Su exposición en este blog pretende ser un homenaje y una contribución a la difusión de obras dignas de reconocimiento cultural, sin ninguna merma a los derechos que correspondan a sus legítimos propietarios.
En ningún caso hay en este blog interés económico directo ni indirecto.

lunes, 25 de marzo de 2019

Lugares (37): Jerusalén (2).

Jerusalén -¡que decir que no se haya dicho ya!- es una ciudad compleja y -por decirlo de alguna manera- accidentada, tanto física como históricamente. Una de las más antiguas ciudades del Mediterráneo y, además, matriz de historias y personajes universales.
Tres religiones mundiales la consideran sagrada y la reivindican como su centro espiritual (¡y la lucha por la exclusividad continua!). Sus paredes -antiguas y nuevas- refieren miles de sucesos grandes y pequeños y remiten a la vida y a los recuerdos, entre fascinantes y turbadores, de muchos sus pobladores pasados y presentes.

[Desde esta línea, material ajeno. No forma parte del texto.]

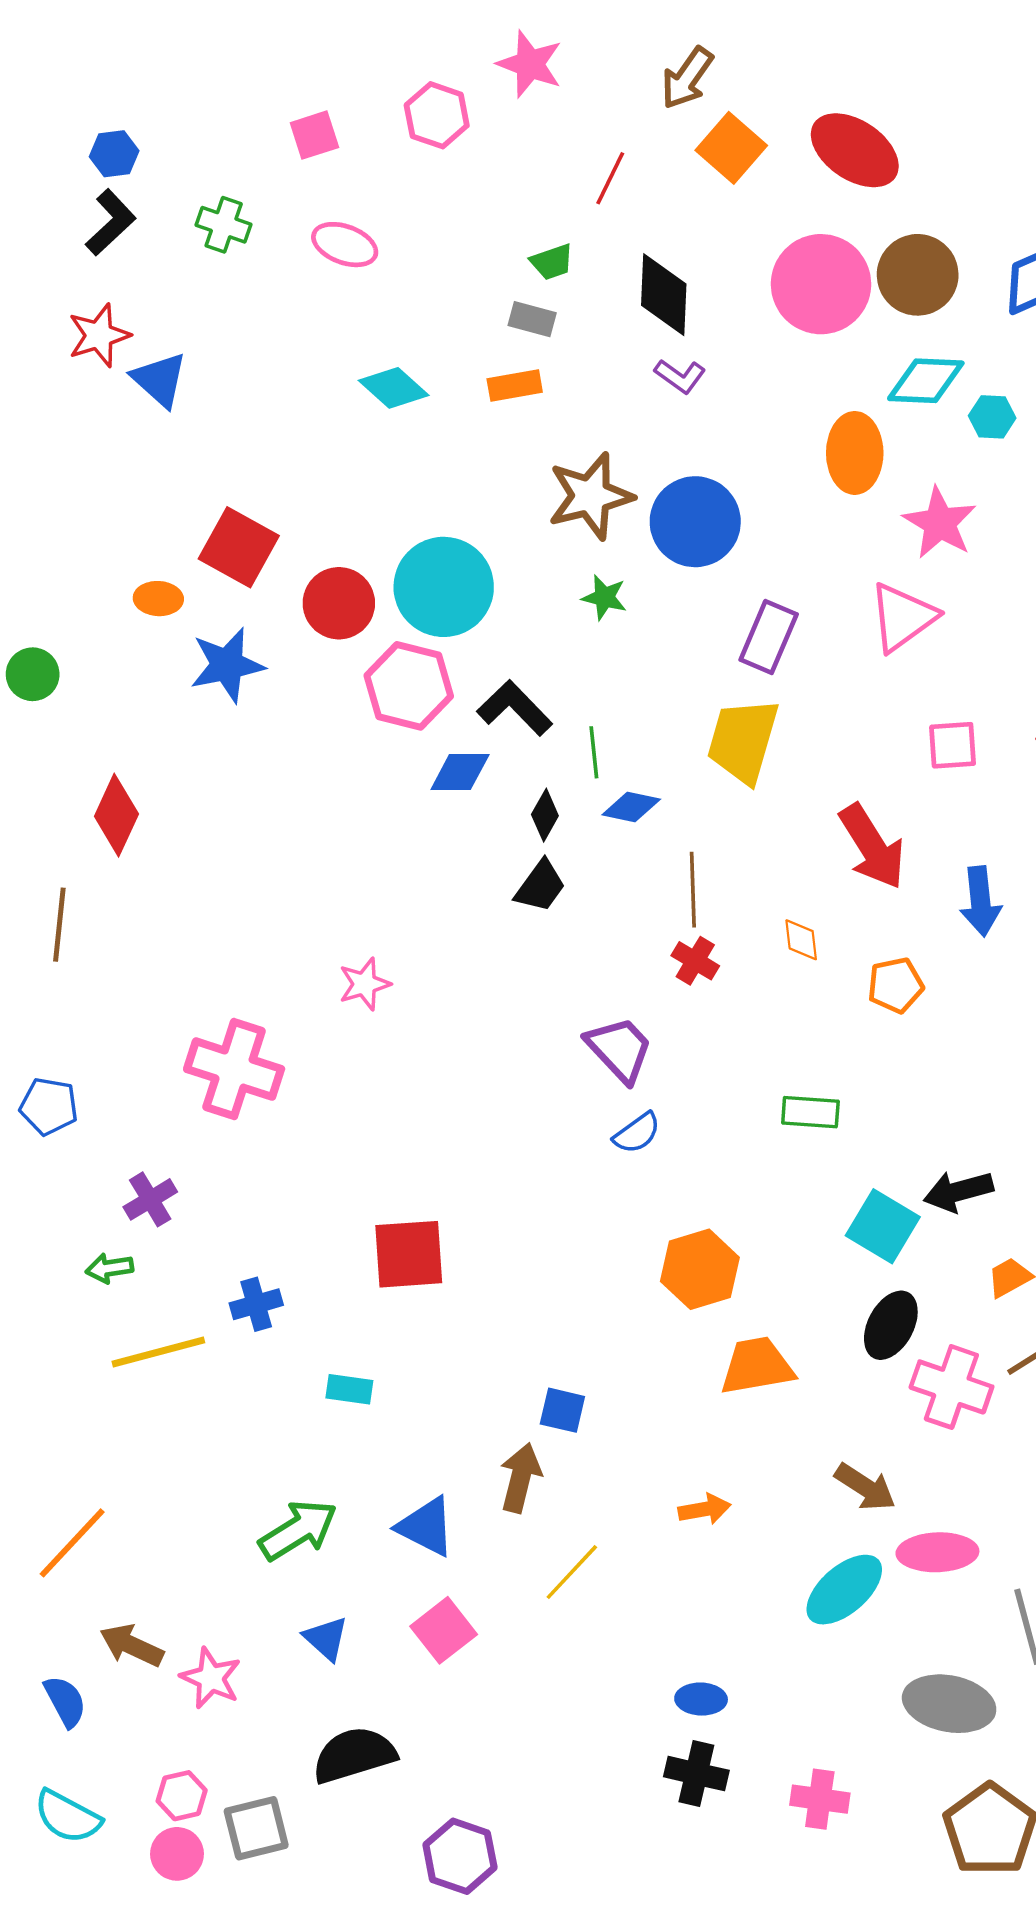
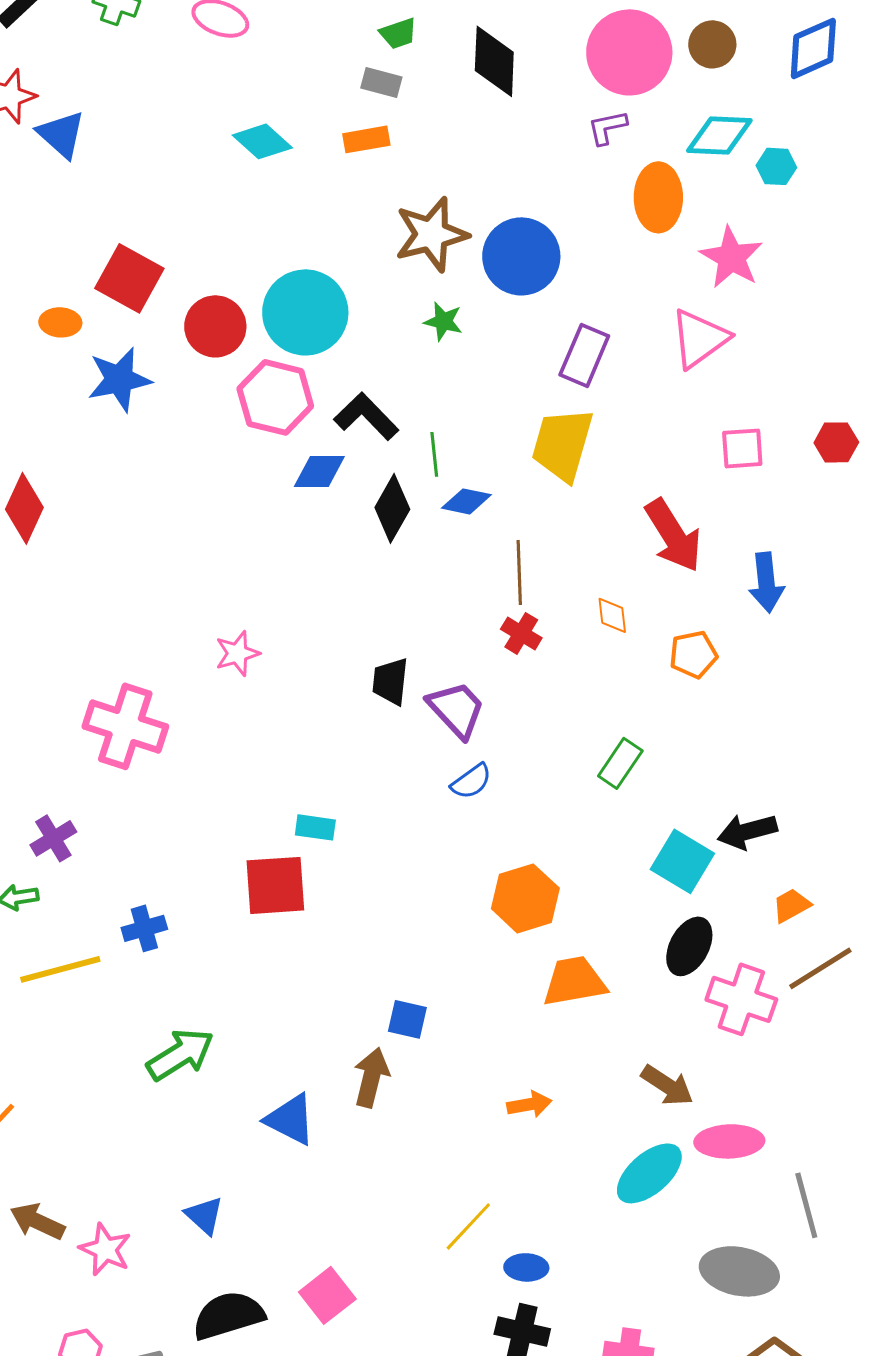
brown circle: (918, 275) -> (712, 44), size x0.7
purple L-shape: (680, 376) -> (607, 127), moved, turned 132
black diamond: (545, 815) -> (392, 508), size x1.5
black trapezoid: (540, 886) -> (390, 681), moved, turned 150
green rectangle: (810, 1112) -> (620, 763), turned -60
cyan rectangle: (349, 1389) -> (315, 827), moved
green arrow: (298, 1530) -> (180, 1054), moved
yellow line: (572, 1572) -> (468, 1226), moved
pink square: (444, 1630) -> (327, 1295), moved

Hay libros, extensos y maravillosamente documentados, que narran sus peripecias como ciudad y como objeto de deseo constante por unos y otros. ¡Lejos de mí pretender rivalizar con ellos!.

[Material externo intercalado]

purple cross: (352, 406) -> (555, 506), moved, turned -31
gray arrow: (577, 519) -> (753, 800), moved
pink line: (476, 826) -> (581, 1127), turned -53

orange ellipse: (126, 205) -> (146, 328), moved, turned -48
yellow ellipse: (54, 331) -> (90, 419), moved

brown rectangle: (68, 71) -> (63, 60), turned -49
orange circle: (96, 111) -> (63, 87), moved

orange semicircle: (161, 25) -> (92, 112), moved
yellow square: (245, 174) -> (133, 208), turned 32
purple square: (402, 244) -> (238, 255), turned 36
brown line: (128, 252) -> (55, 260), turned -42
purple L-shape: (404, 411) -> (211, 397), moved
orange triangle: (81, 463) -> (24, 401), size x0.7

Mi pretensión es, ciertamente, mucho más limitada y desde luego personal. Simple -aunque clave- rememoración de un viaje vivido y disfrutado.
Con todo, pienso que nunca viene mal hacer un esfuerzo recordatorio de aspectos que, no por más conocidos y leídos, resultan menos importantes a la hora de plantearse una visita futura o de situar mejor lo ya conocido y visitado.

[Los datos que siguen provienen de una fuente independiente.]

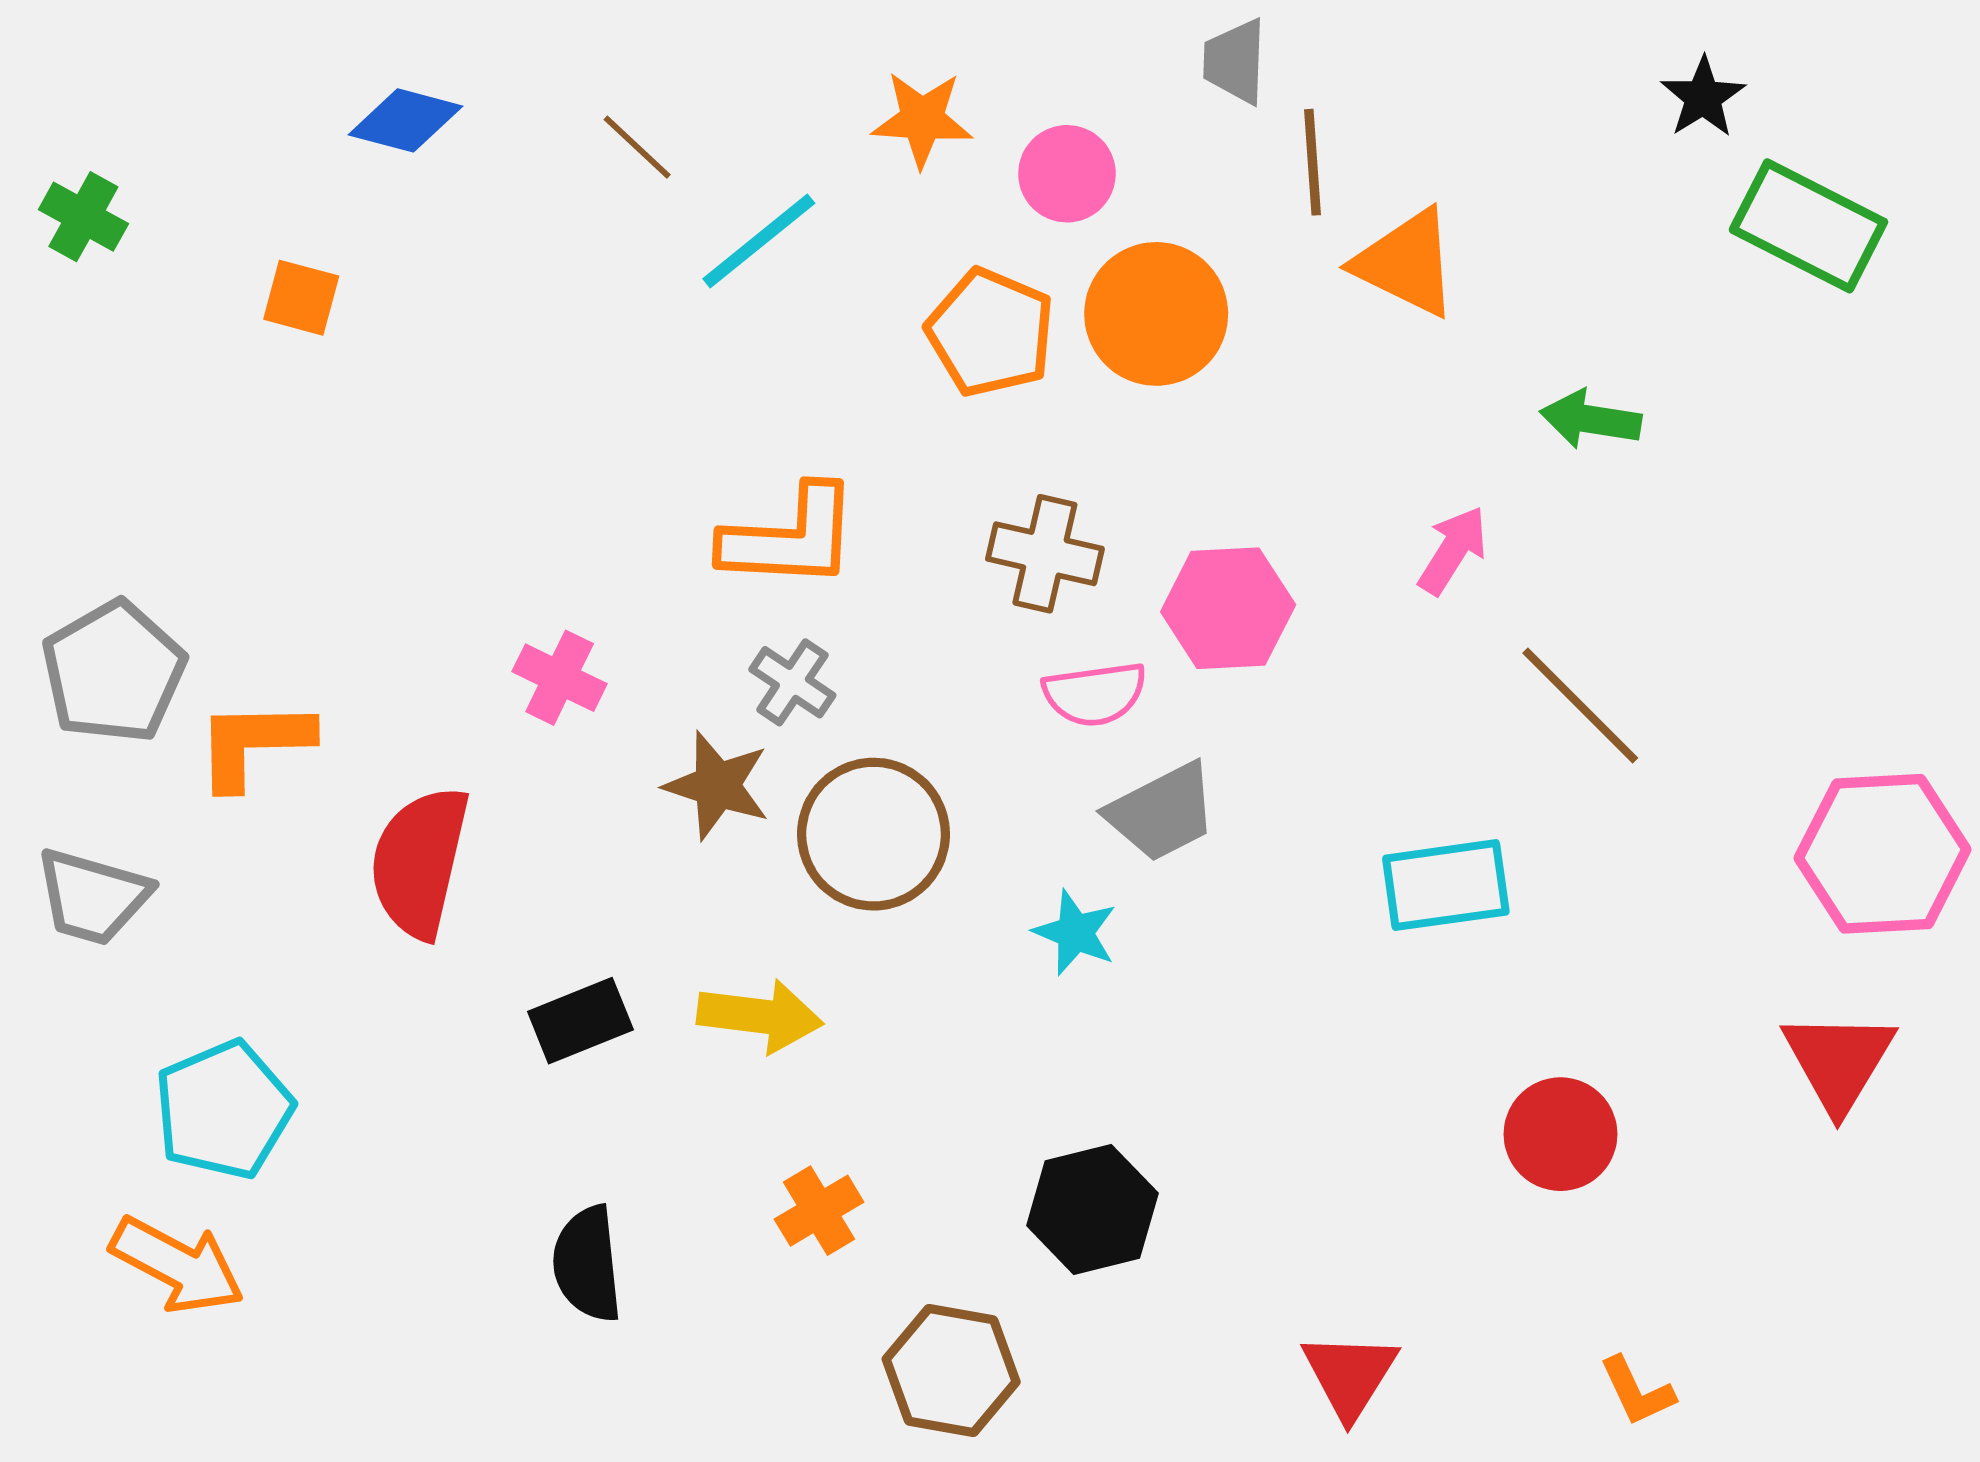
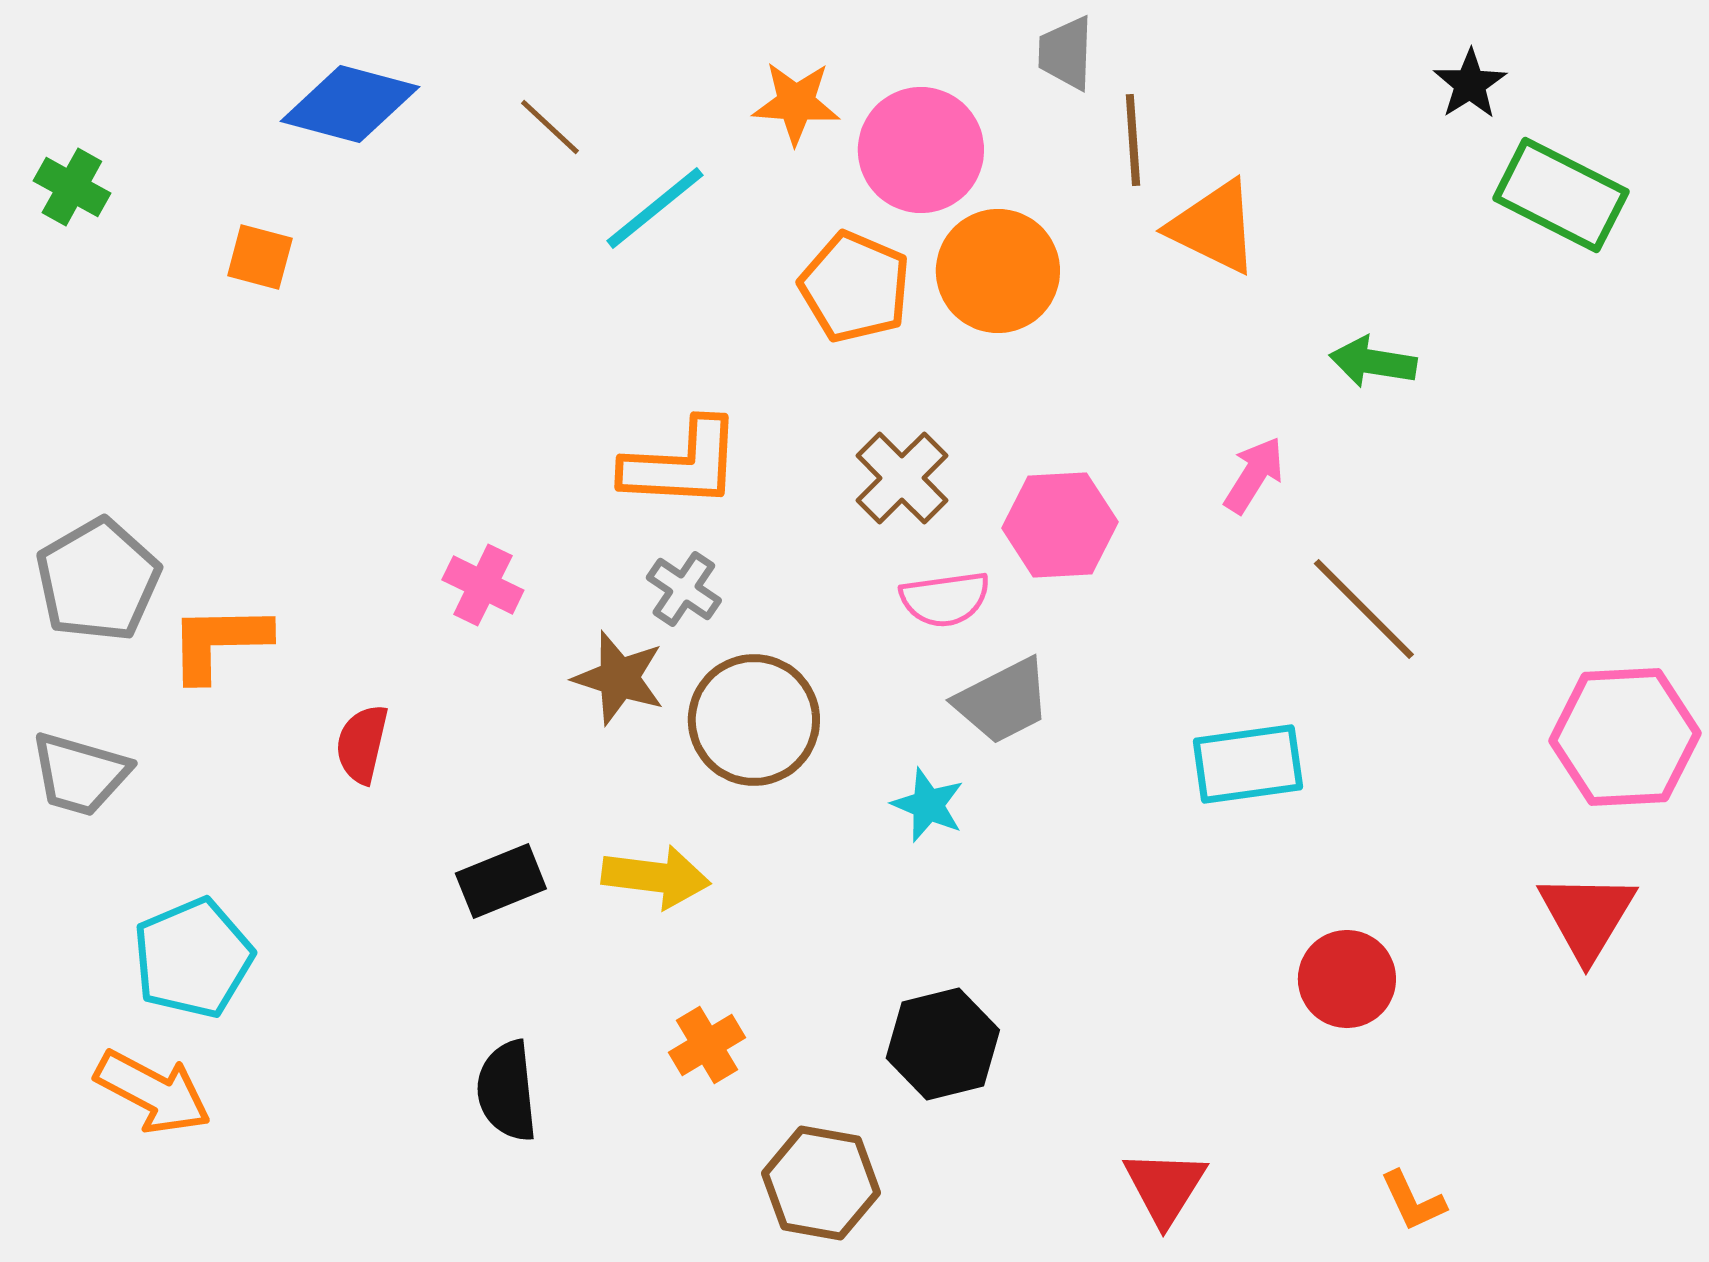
blue diamond: (405, 120) -> (350, 104), size x1.4
pink circle: (1067, 174) -> (921, 150), size x1.5
brown cross: (1045, 554) -> (902, 478), turned 32
red semicircle: (419, 862) -> (362, 744), size x0.6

Jerusalén se asienta sobre un grupo de colinas de unos 800 metros de altura como media.
Estas colinas forman una especie de anillo alrededor de la parte más vieja de la ciudad, conocida como la Ciudad Antigua, que limita en su parte este con el Valle del Cedrón y el Monte de los Olivos (en donde sobresalen de forma llamativa por su casi continuo resplandor las cúpulas doradas de la iglesia ortodoxa de Santa María Magdalena, a las que ya me referí en el post anterior) y por el sur y por el oeste lo hace con el Valle del Gehenna (o Valle de Ginón).
La Ciudad Antigua continúa totalmente amurallada. 
Eso, no cabe duda, contribuye a ese aire intemporal -aunque de hecho tenga fecha muy precisa- que tanto impresiona al visitante cuando se mira la ciudad por primera vez desde afuera.
El monte Sión (770 m. aprox.), situado al sudoeste de las murallas, está coronado por la Iglesia de la Dormición de la Virgen. La colina de El-Gareb, situada entre la puerta de Jaffa, la Nueva y la de Damasco, es la más alta que hay dentro de los muros de la ciudad (786 m.).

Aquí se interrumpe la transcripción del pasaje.